5.11. Western blot analysis to check the level of GPx4
The cells were treated as described above, collected, and washed twice with cold PBS, followed by lysing with RIPA buffer containing 1 mM phenyl sulfonyl fluoride on ice for around 30 min. The lysed cells were centrifuged at 12,000×g for 15 min to obtain the supernatant cell lysate, and protein concentrations were measured using the bicinchoninic acid (BCA) assay kit. The concentrated protein samples were subjected to 15% SDS polyacrylamide gel electrophoresis and transferred to a polyvinylidene difluoride (PVDF) membrane by a transfer apparatus at 300 mA for 1 h. The membranes were then blocked and incubated with primary rabbit antibody specific for GPx4 at 4˚C for overnight. After carefully washing with TBST, the membranes were incubated with HRP-conjugated secondary antibody for 2 h at room temperature. After that, the PVDF membranes were washed with TBST for four times, and the blot was developed using ECL reagent according to the manufacturer’s protocol.
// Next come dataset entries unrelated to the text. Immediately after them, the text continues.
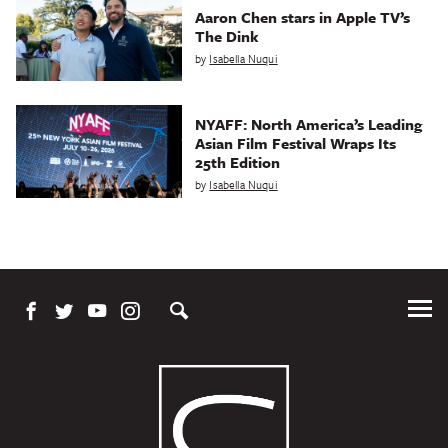
Aaron Chen stars in Apple TV’s
The Dink
by
Isabella Nuqui
NYAFF: North America’s Leading
Asian Film Festival Wraps Its
25th Edition
by
Isabella Nuqui
Tog
Me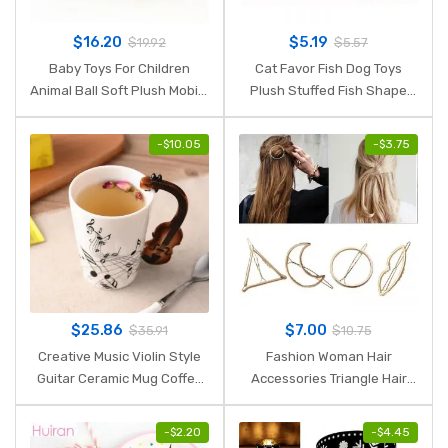
$
16.20
$
5.19
$
19.92
$
5.57
Baby Toys For Children
Cat Favor Fish Dog Toys
Animal Ball Soft Plush Mobile
Plush Stuffed Fish Shape
Toys With Sound Baby Rattle
Cats Padded Toy Catnip
Infant Body Building Ball
Scratch Board Scratching
-
$
10.05
-
$
3.75
Toys For 0-12 Months
Post For Pet Product
Supplies
$
25.86
$
7.00
$
35.91
$
10.75
Creative Music Violin Style
Fashion Woman Hair
Guitar Ceramic Mug Coffee
Accessories Triangle Hair
Tea Milk Stave Cups with
Clip Pin Metal Geometric
Handle Coffee Mug Novelty
Alloy Hairband Moon Circle
-
$
2.20
-
$
4.45
Gifts
Hairgrip Barrette Girls Holder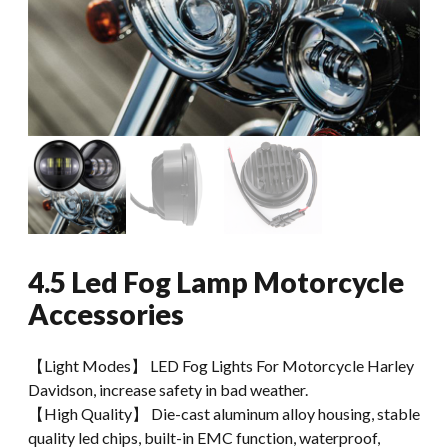
4.5 Led Fog Lamp Motorcycle
Accessories
【Light Modes】 LED Fog Lights For Motorcycle Harley
Davidson, increase safety in bad weather.
【High Quality】 Die-cast aluminum alloy housing, stable
quality led chips, built-in EMC function, waterproof,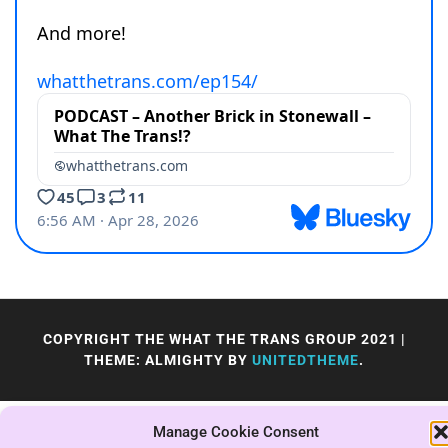
COPYRIGHT THE WHAT THE TRANS GROUP 2021
|
THEME: ALMIGHTY BY
UNITEDTHEME
.
Manage Cookie Consent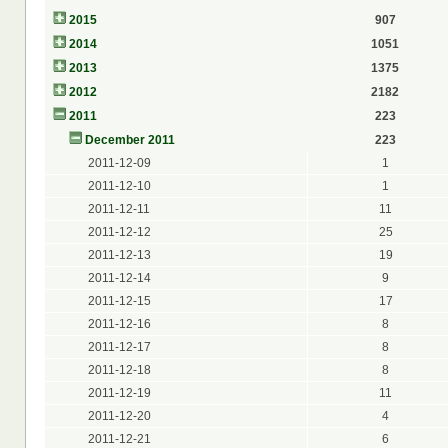
2015
907
2014
1051
2013
1375
2012
2182
2011
223
December 2011
223
2011-12-09
1
2011-12-10
1
2011-12-11
11
2011-12-12
25
2011-12-13
19
2011-12-14
9
2011-12-15
17
2011-12-16
8
2011-12-17
8
2011-12-18
8
2011-12-19
11
2011-12-20
4
2011-12-21
6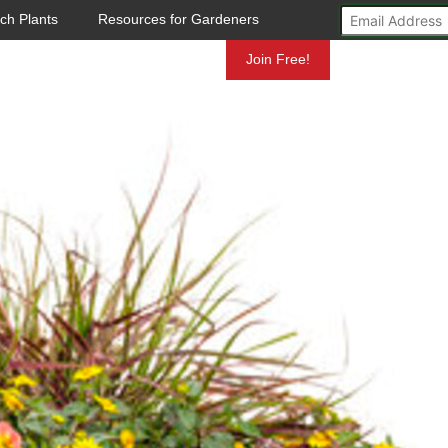
ch Plants
Resources for Gardeners
Mundelein
Join Free!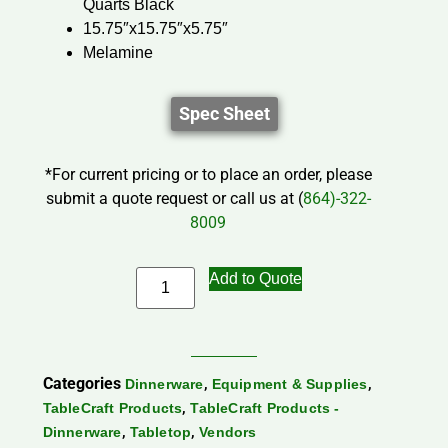
Quarts Black
15.75″x15.75″x5.75″
Melamine
Spec Sheet
*For current pricing or to place an order, please
submit a quote request or call us at (
864)-322-
8009
Add to Quote
Categories
,
,
Dinnerware
Equipment & Supplies
,
TableCraft Products
TableCraft Products -
,
,
Dinnerware
Tabletop
Vendors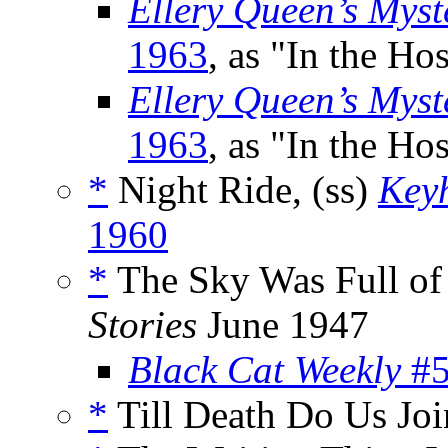
Ellery Queen’s Mys
1963
, as "In the Hos
Ellery Queen’s Myst
1963
, as "In the Hos
*
Night Ride, (ss)
Key
1960
*
The Sky Was Full of 
Stories
June 1947
Black Cat Weekly
#5
*
Till Death Do Us Joi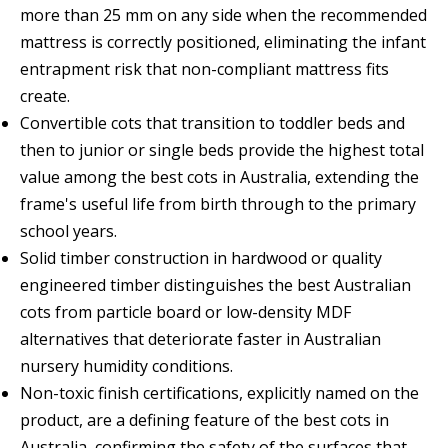
more than 25 mm on any side when the recommended
mattress is correctly positioned, eliminating the infant
entrapment risk that non-compliant mattress fits
create.
Convertible cots that transition to toddler beds and
then to junior or single beds provide the highest total
value among the best cots in Australia, extending the
frame's useful life from birth through to the primary
school years.
Solid timber construction in hardwood or quality
engineered timber distinguishes the best Australian
cots from particle board or low-density MDF
alternatives that deteriorate faster in Australian
nursery humidity conditions.
Non-toxic finish certifications, explicitly named on the
product, are a defining feature of the best cots in
Australia, confirming the safety of the surfaces that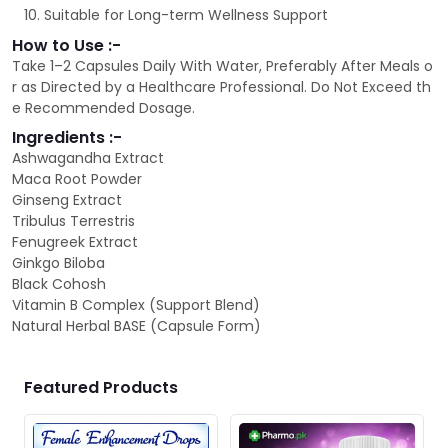
Suitable for Long-term Wellness Support
How to Use :-
Take 1–2 Capsules Daily With Water, Preferably After Meals o
r as Directed by a Healthcare Professional. Do Not Exceed th
e Recommended Dosage.
Ingredients :-
Ashwagandha Extract
Maca Root Powder
Ginseng Extract
Tribulus Terrestris
Fenugreek Extract
Ginkgo Biloba
Black Cohosh
Vitamin B Complex (Support Blend)
Natural Herbal BASE (Capsule Form)
Featured Products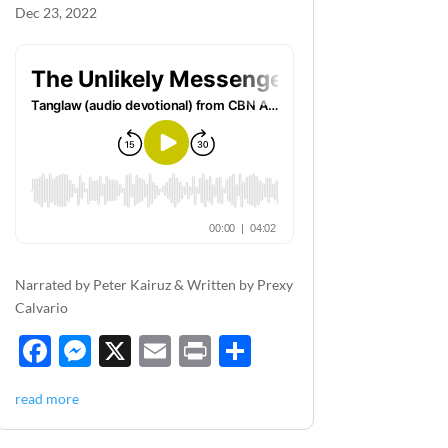
Dec 23, 2022
Narrated by Peter Kairuz & Written by Prexy
Calvario
F
M
X
E
P
S
ac
es
m
ri
h
read more
e
se
ail
nt
ar
b
n
e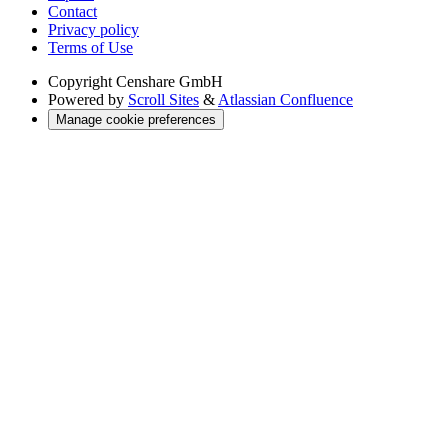
Contact
Privacy policy
Terms of Use
Copyright
Censhare GmbH
Powered by
Scroll Sites
&
Atlassian Confluence
Manage cookie preferences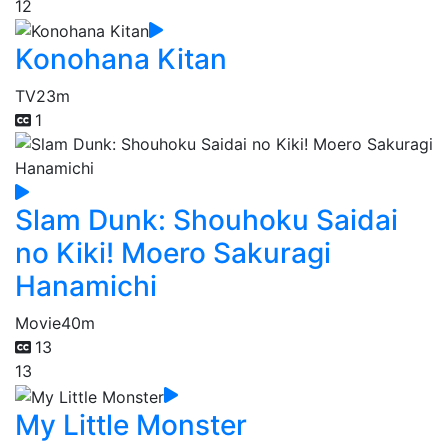
12
Konohana Kitan
TV
23m
1
Slam Dunk: Shouhoku Saidai
no Kiki! Moero Sakuragi
Hanamichi
Movie
40m
13
13
My Little Monster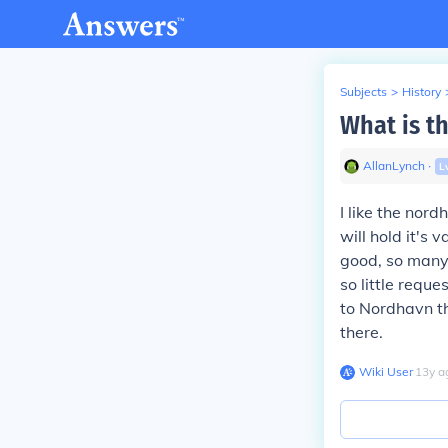
Subjects
>
History
What is th
AllanLynch
∙
L
I like the nor
will hold it's
good, so many 
so little reques
to Nordhavn the
there.
Wiki User
∙
13
y
a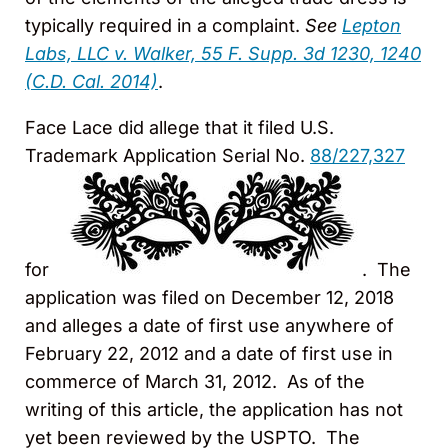
typically required in a complaint.
See
Lepton
Labs, LLC v. Walker, 55 F. Supp. 3d 1230, 1240
(C.D. Cal. 2014)
.
Face Lace did allege that it filed U.S.
Trademark Application Serial No.
88/227,327
for
. The
application was filed on December 12, 2018
and alleges a date of first use anywhere of
February 22, 2012 and a date of first use in
commerce of March 31, 2012. As of the
writing of this article, the application has not
yet been reviewed by the USPTO. The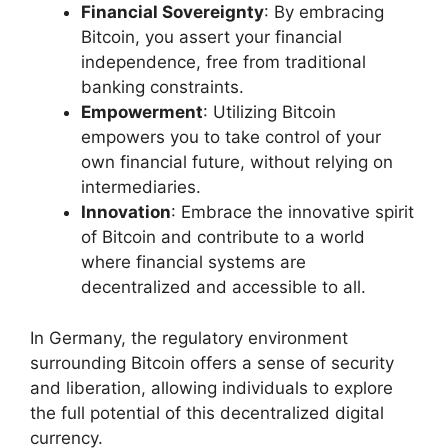
Financial Sovereignty
: By embracing
Bitcoin, you assert your financial
independence, free from traditional
banking constraints.
Empowerment
: Utilizing Bitcoin
empowers you to take control of your
own financial future, without relying on
intermediaries.
Innovation
: Embrace the innovative spirit
of Bitcoin and contribute to a world
where financial systems are
decentralized and accessible to all.
In Germany, the regulatory environment
surrounding Bitcoin offers a sense of security
and liberation, allowing individuals to explore
the full potential of this decentralized digital
currency.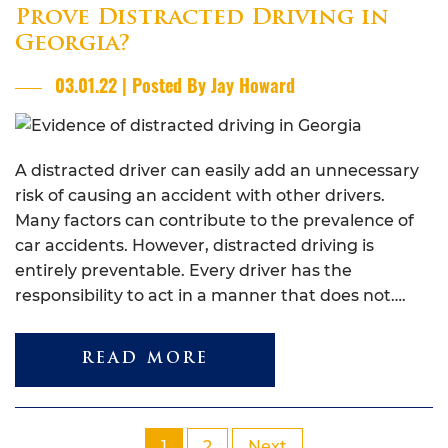
Prove Distracted Driving in
Georgia?
03.01.22 | Posted By Jay Howard
A distracted driver can easily add an unnecessary
risk of causing an accident with other drivers.
Many factors can contribute to the prevalence of
car accidents. However, distracted driving is
entirely preventable. Every driver has the
responsibility to act in a manner that does not….
READ MORE
1
2
Next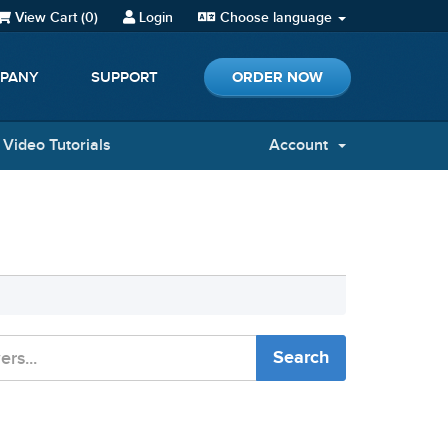
View Cart (
0
)
Login
Choose language
ORDER NOW
PANY
SUPPORT
Video Tutorials
Account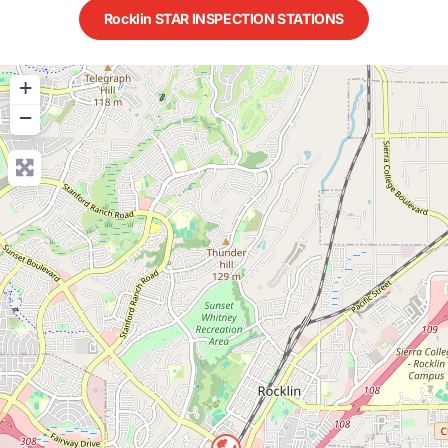
Rocklin STAR INSPECTION STATIONS
+
−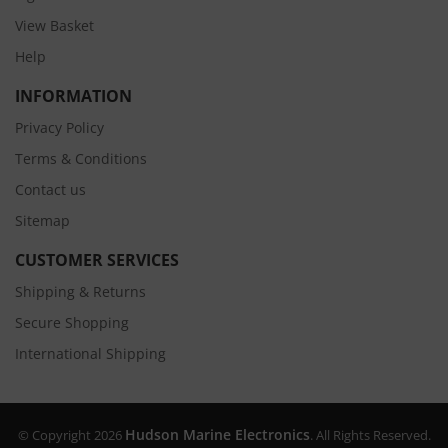
View Basket
Help
INFORMATION
Privacy Policy
Terms & Conditions
Contact us
Sitemap
CUSTOMER SERVICES
Shipping & Returns
Secure Shopping
International Shipping
Hudson Marine Electronics
© Copyright 2026
. All Rights Reserved.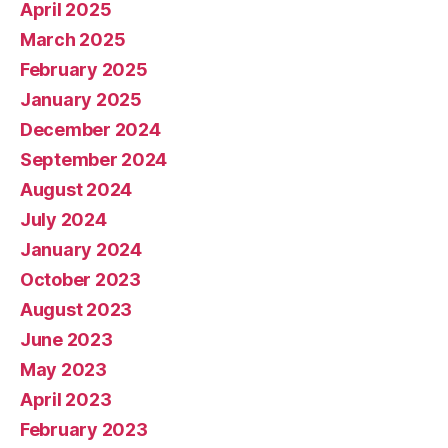
April 2025
March 2025
February 2025
January 2025
December 2024
September 2024
August 2024
July 2024
January 2024
October 2023
August 2023
June 2023
May 2023
April 2023
February 2023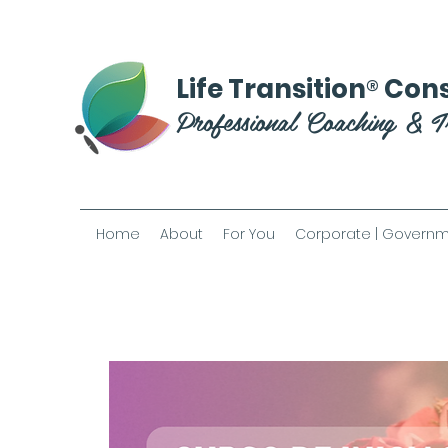
®
Life Transition
Cons
Professional Coaching & T
Home
About
For You
Corporate | Governm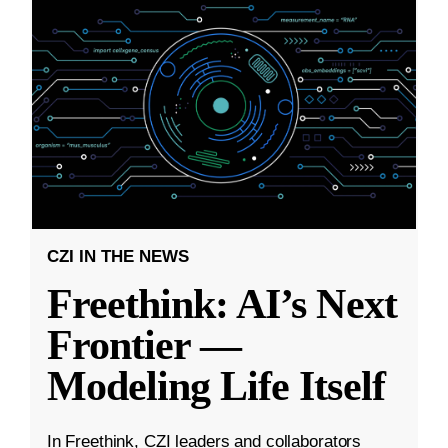
CZI IN THE NEWS
Freethink: AI’s Next
Frontier —
Modeling Life Itself
In Freethink, CZI leaders and collaborators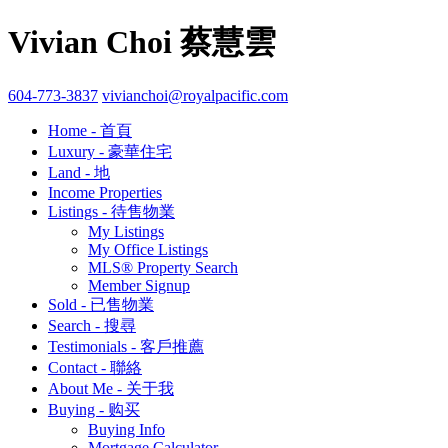
Vivian Choi 蔡慧雲
604-773-3837
vivianchoi@royalpacific.com
Home - 首頁
Luxury - 豪華住宅
Land - 地
Income Properties
Listings - 待售物業
My Listings
My Office Listings
MLS® Property Search
Member Signup
Sold - 已售物業
Search - 搜尋
Testimonials - 客戶推薦
Contact - 聯絡
About Me - 关于我
Buying - 购买
Buying Info
Mortgage Calculator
5.12 Observation of cell structure changes by transmission electron microscope
The cells were treated as described above, harvested and washed twice with PBS, followed by centrifugation at 10,000×g for 5 minutes. Next, the excess PBS was aspirated, and glutaraldehyde was added for fixation. Finally, the cells were treated with osmic acid, ethanol, acetone, and other steps. The changes of cells were observed with a transmission electron microscope.
5.10. Statistical analysis
All the experiments were performed in triplicates, and the data were expressed as mean ± standard deviation (SD). All statistical analyses were performed by GraphPad Prism 8 software (La Jolla, California, USA) employing a one-way analysis of variance, followed by Dunnett’s test to evaluate the significance relative to the control experiment. Differences between groups were considered significant if the p-value is less than 0.05.